Kamis, 12 Maret 2020

(Oleh Felix Nai Buti) BUDAYA ADAT HA'A LUHA SUKU KEMAK, DESA SADI KECAMATAN TASIFETO TIMUR KABUPATEN BELU


Ha'a luha berasal dari bahasa Kemak ha’a artinya menyajikan sedangkan luha artinya kuburan. Ha’a juga biasa dilakukan di atas mazbah yang dibuat dari kumpulan batu pemali milik leluhur (hatu salamata/batu pintu masuk) yang ada di dekat rumah adat.  Jadi Mazbah atau kuburan merupakan tempat untuk orang menyajikan sajian serta berkomunikasi dengan Yang Ilahi (Ubu atau Maromak) melalui orang-orang yang telah meninggal dunia (matebria)Orang kemak pada umumnya meyakini bahwa untuk mau bertemu dengan Yang Ilahi (Ubu atau Maromak) secara langsung hanya bisa melalui orang-orang telah meninggal dunia, karena dianggap sangat sacral (luli).  Pada akhir bulan November sampai dengan awal bulan Januari setiap tahun pada umumnya beberapa keluarga menyelenggarakan budaya ha’a luha yaitu meminta restu dan doa  kepada Yang Ilahi (Ubu atau Maromak)  melalui orang-orang yang telah  meninggal dunia (matebria) agar seseorang yang hendak merantau untuk mengubah nasib atau yang mengeyam pendidikan lebih lanjut, mengolah kebun dan sawah selalu diberkati, diberikan kemudahan dalam usaha, dijauhkan dari marabahaya, sakit penyakit, godaan  serta dapat menjadi pribadi yang berguna untuk semua orang. Acara adat ini di lakukan dari pagi hari hingga sampai sore dengan pemberian makan sesajen (ne a), minuman (tua), sirih pinang (mama) serta penyembelihan ayam atau babi kepada Yang Ilahi (Maromak) melalui para leluhur (matebria) sebagi symbol penghormatan. Dalam acara pemberian makan, ungkapan umum yang digunakan oleh masyarakat Suku Kemak adalah

No
Bahasa Kemak
Bahasa  Indonesia
1.
Humur Ubu  no  Pi Ubu

Yang menggulung (merujuk pada Yang Merancang) dan Yang menuangkan, dalam hal menuang cairan emas kedalam suatu mal (merujuk pada Yang Mencipta)
2.
Kepu hare sia nogo
Hari ini
3.
Tatakai isi
Nenek moyang
4
Dasa inam no mane heu

Dari keluarga mempelai laki-laki dan mempelai perempuan.
5
Mermu mamu da nogo
Hadir semua di sini
4.
 Ami pege da imi hototu (matebria)
Kami minta  kepada kalian  semuanya (leluhur)
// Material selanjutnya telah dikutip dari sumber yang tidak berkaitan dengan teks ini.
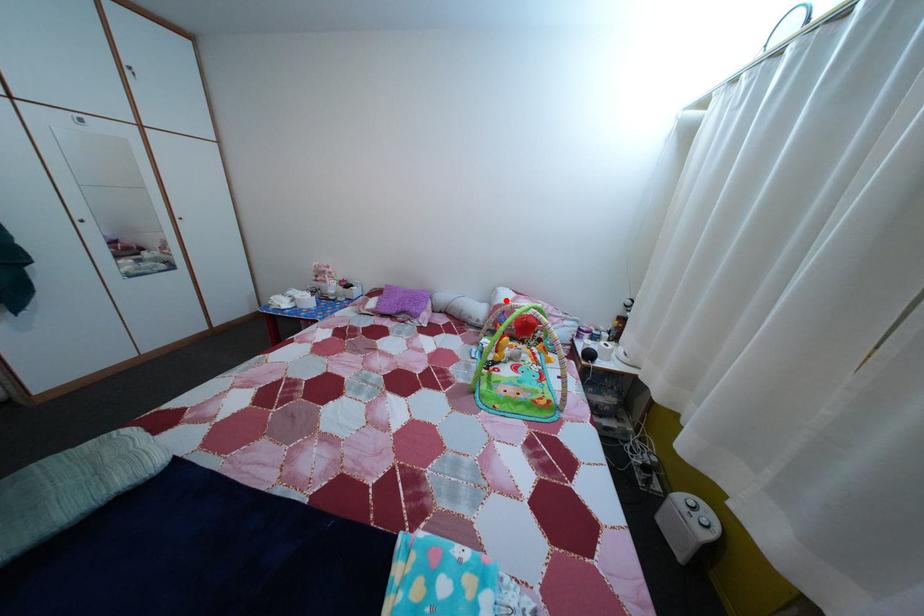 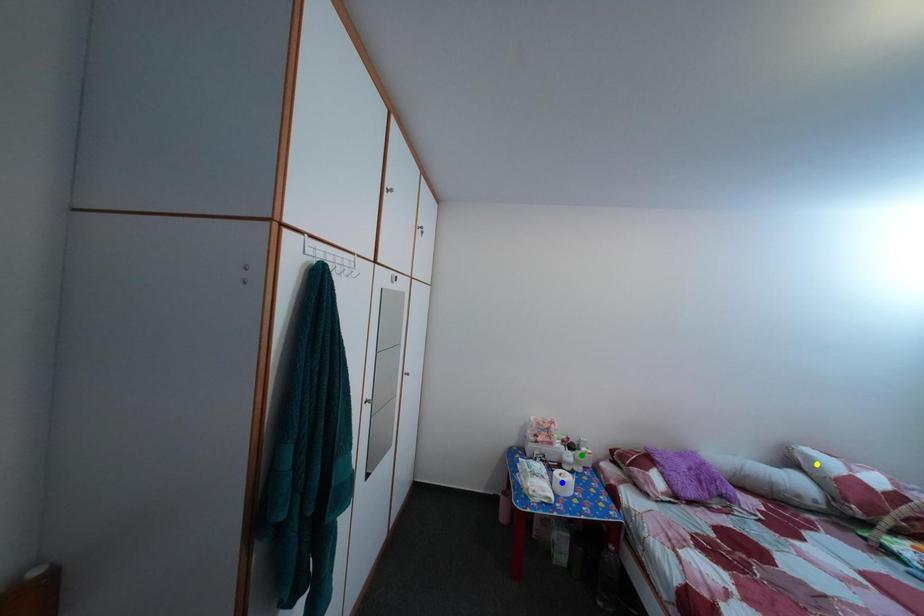 Question: I am providing you with two images of the same scene from different viewpoints. A red point is marked on the first image. You are given multiple points on the second image. In image 2, which mark is for the same physical point as the one in image 1?

Choices:
 (A) yellow point
 (B) blue point
 (C) green point

Answer: (A) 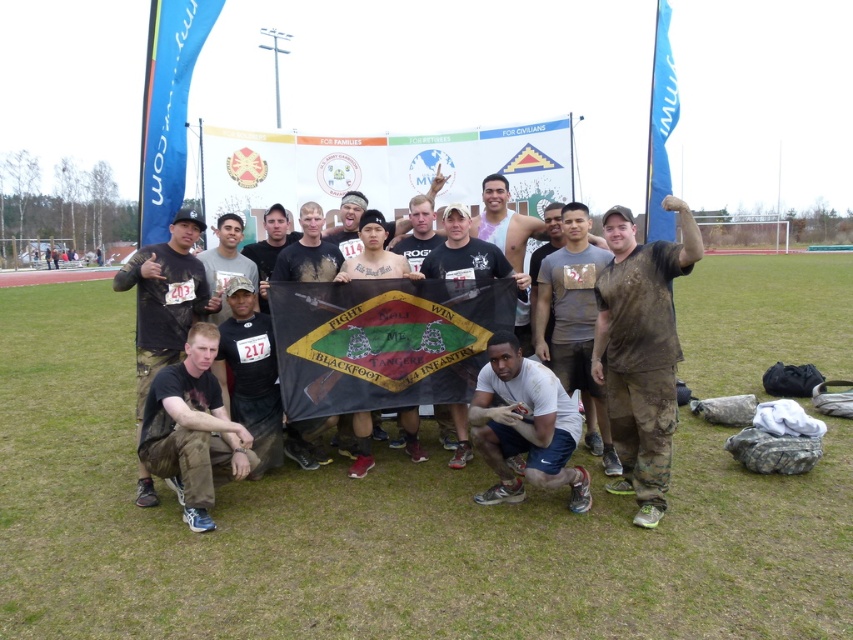 Can you confirm if black matte t-shirt at center is positioned above dark gray fabric shirt at center?

No.

Does black matte t-shirt at center appear on the right side of dark gray fabric shirt at center?

No, black matte t-shirt at center is not to the right of dark gray fabric shirt at center.

Between point (263, 326) and point (404, 433), which one is positioned behind?

The point (404, 433) is behind.

The height and width of the screenshot is (640, 853). In order to click on black matte t-shirt at center in this screenshot , I will do `click(251, 372)`.

Looking at this image, can you confirm if dull brown camouflage pants at right is smaller than matte black cap at center?

Incorrect, dull brown camouflage pants at right is not smaller in size than matte black cap at center.

Between dull brown camouflage pants at right and matte black cap at center, which one has less height?

matte black cap at center is shorter.

Who is more forward, (x=689, y=243) or (x=216, y=246)?

Positioned in front is point (x=689, y=243).

Find the location of a particular element. Image resolution: width=853 pixels, height=640 pixels. dull brown camouflage pants at right is located at coordinates (641, 349).

Does point (302, 550) come behind point (482, 243)?

No, (302, 550) is in front of (482, 243).

This screenshot has height=640, width=853. Find the location of `green grass football field at center`. green grass football field at center is located at coordinates (379, 528). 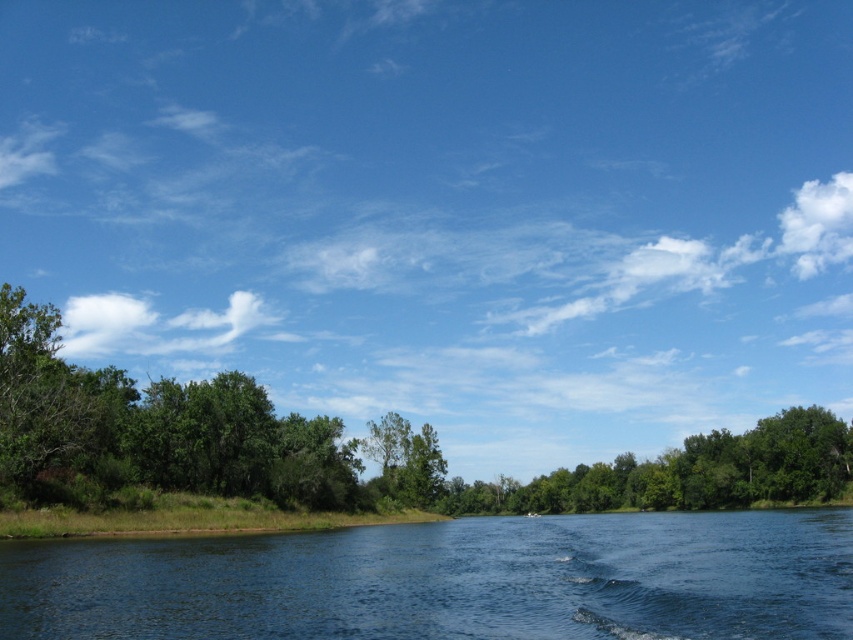 Is blue smooth water at center behind green leafy tree at lower center?

No, blue smooth water at center is in front of green leafy tree at lower center.

Is blue smooth water at center smaller than green leafy tree at lower center?

Yes, blue smooth water at center is smaller than green leafy tree at lower center.

Is point (570, 566) closer to viewer compared to point (682, 483)?

Yes, it is.

The width and height of the screenshot is (853, 640). Identify the location of blue smooth water at center. (450, 580).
Idi da to’ol podi  ami liar hu’u 
Untuk mengangkat  suara kami
5.
Da  Humur Ubu  no  Pi Ubu   
Kepada Yang Merancang dan Yang Mencipta

6.
Idi  isi ne ami isi banas, hua marai, isi bata pina  ami sala
Agar kami dijauhkan dari sakit penyakit, kemalasan, dan halangan pada jalan kami
7.

 Ami pege ne ta mloi go


Kami minta berikan kami yang baik

8
 Matenek, tau  asi  da isi, no tua go da bia.
Kepintaran, hasil kebun, dan hasil Sopi yang berelimpah
9
 Ami to’ol da imi (matebria)
Kami angkat kepada kalian (leluhur)

 Idi  koko podi sala da ami
 bebei malapu eta nogo.
(e manu e ahi mos mloi idi e nae bula)
Agar tunjukkan kami jalan lewat elang  tua ini. Makna kiasan yang merujuk pada persembahan kami yang paling hina ini (boleh ayam ataupun babi untuk melihat petunjuk lewat usus ayam ataupun hati babi),
8
 Kal ami to’ol ami liar hu’u   tai te, ami pege da imi hototu (matebria) idi to’ol podi   tau te   da Humur Ubu no  Pi Ubu.
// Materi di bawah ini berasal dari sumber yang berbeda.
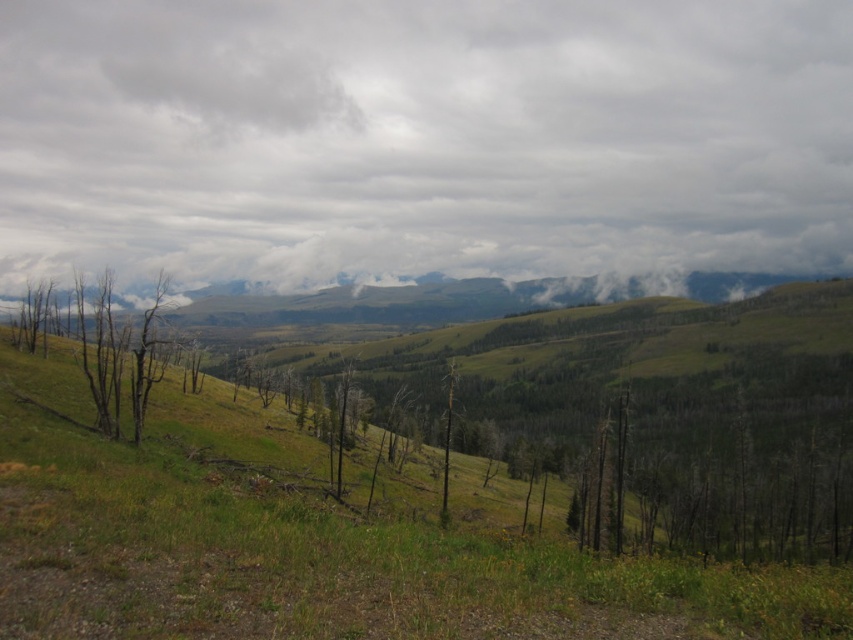 Is green grassy at center taller than brown dead wood at left?

Correct, green grassy at center is much taller as brown dead wood at left.

Is point (296, 458) positioned after point (107, 348)?

Yes.

Where is `green grassy at center`? The height and width of the screenshot is (640, 853). green grassy at center is located at coordinates (321, 540).

Is cloudy sky at upper center to the right of brown dead wood at left from the viewer's perspective?

Indeed, cloudy sky at upper center is positioned on the right side of brown dead wood at left.

Which is more to the left, cloudy sky at upper center or brown dead wood at left?

Positioned to the left is brown dead wood at left.

In order to click on cloudy sky at upper center in this screenshot , I will do `click(422, 138)`.

Is point (131, 77) positioned before point (309, 472)?

No, it is not.

Does cloudy sky at upper center have a larger size compared to green grassy at center?

Correct, cloudy sky at upper center is larger in size than green grassy at center.

Is point (647, 44) less distant than point (456, 454)?

No, it is behind (456, 454).

Locate an element on the screen. The width and height of the screenshot is (853, 640). cloudy sky at upper center is located at coordinates (422, 138). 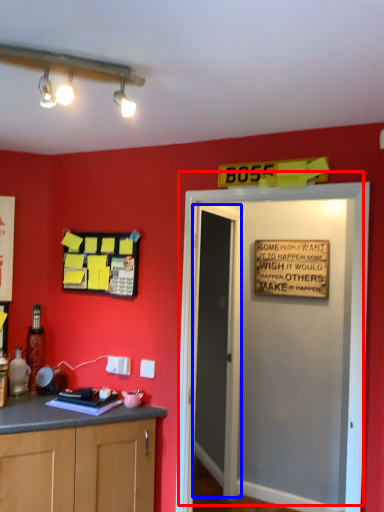 Question: Which of the following is the closest to the observer, door (highlighted by a red box) or door (highlighted by a blue box)?

Choices:
 (A) door
 (B) door

Answer: (A) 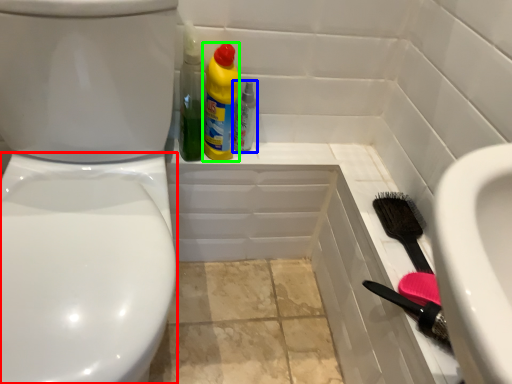 Question: Considering the real-world distances, which object is farthest from bidet (highlighted by a red box)? bottle (highlighted by a blue box) or cleaning product (highlighted by a green box)?

Choices:
 (A) bottle
 (B) cleaning product

Answer: (A) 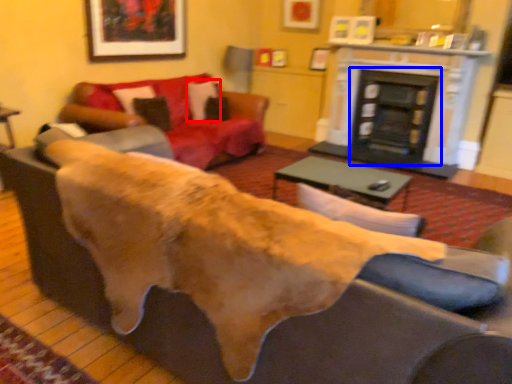 Question: Which object appears farthest to the camera in this image, pillow (highlighted by a red box) or fireplace (highlighted by a blue box)?

Choices:
 (A) pillow
 (B) fireplace

Answer: (B)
 Jika kami angkat suara kami tidak sampai, kami minta kepada leluhur  kalian semuanya(leluhur) untuk angkat sampai di  hadapan Yang Merancang dan Yang Mencipta.
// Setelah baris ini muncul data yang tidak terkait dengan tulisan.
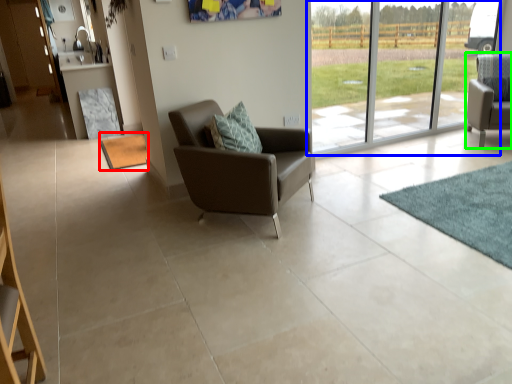 Question: Estimate the real-world distances between objects in this image. Which object is closer to mat (highlighted by a red box), window (highlighted by a blue box) or chair (highlighted by a green box)?

Choices:
 (A) window
 (B) chair

Answer: (A) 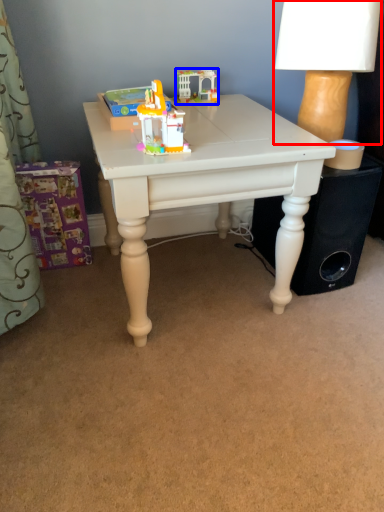 Question: Which of the following is the closest to the observer, table lamp (highlighted by a red box) or toy (highlighted by a blue box)?

Choices:
 (A) table lamp
 (B) toy

Answer: (A) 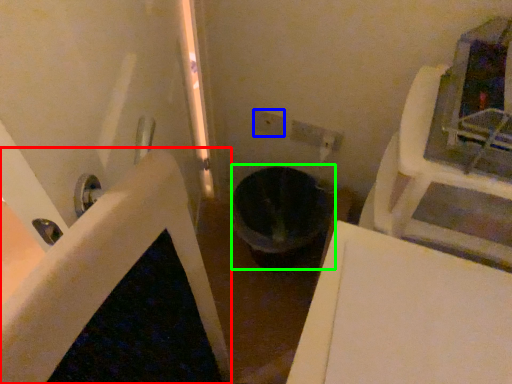 Question: Considering the real-world distances, which object is farthest from bath (highlighted by a red box)? electric outlet (highlighted by a blue box) or toilet bowl (highlighted by a green box)?

Choices:
 (A) electric outlet
 (B) toilet bowl

Answer: (A) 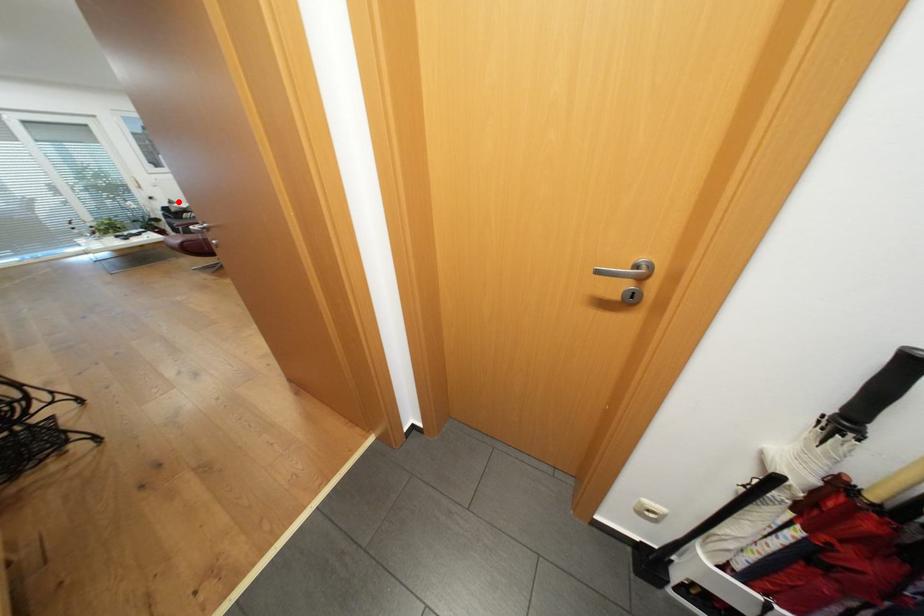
Setelah kalimat ini selesai maka babi/ayam tersebut disembelih di atas mazbah atau kuburan
  Setiap unsur budaya pasti memiliki nilai, dan nilai inilah yang dikejar setiap manusia. Boleh dikatakan bahwa setiap tindakan manusia entah secara sadar atau tidak selalu berorientasi pada nilai. Sehingga tindakan kultur  memiliki dimensi teleologis, ketika tindakan itu mengarah kepada sesuatu hal yang berada di depan kita dan ada niat untuk meraihnya secara utuh. Demikian juga acara ha’a luha memiliki nilai orientasi tertentu, dan nilai yang dikejar adalah solidaritas yang menjadi tujuan terpenting dalam hidup kebersamaan di masyarakat. Solidaritas mengandaikan adanya teman kerja. Ha’a luha inilah yang mengikat rasa memiliki persaudaraan, serta gotong royong dalam kehidupan masyarakat. Sebagai misal apabila ada keluarga dari mempelai wanita yang meninggal maka semua orang yang ada dalam suku akan membawakan bagiannya masing-masing berupa uang dan barang kepada mempelai wanita itu untuk meringankan keluarganya yang lagi berduka. Begitu pula ketika seorang anak laki-laki yang ingin meminang  seorang perempuan, dengan sendirinya keluarga dan setiap orang yang ada di sekitar lingkungan membawa kontribusinya masing-masing, Ataupun saat fenderen rumah keluarga dan masyarakat ikut menyumbangkan tenaga  serta membawa perlengkapan dari pribadi masing-masing. Nilai kebersamaan dalam masyarakat Suku Kemak  sangat  dijunjung tinggi oleh karena budaya adat yang telah mendarah daging dan bersifat mengikat.
Ha'a luha (penyajian makan & minum, sirih pinang serta barang-barang milik leluhur di atas Kuburan)
Proses sajian dan kurban yang dilakukan di hatu salamata(batu pintu masuk/batu pintu perbang) yang ada di dekat Rumah adat(uma luli)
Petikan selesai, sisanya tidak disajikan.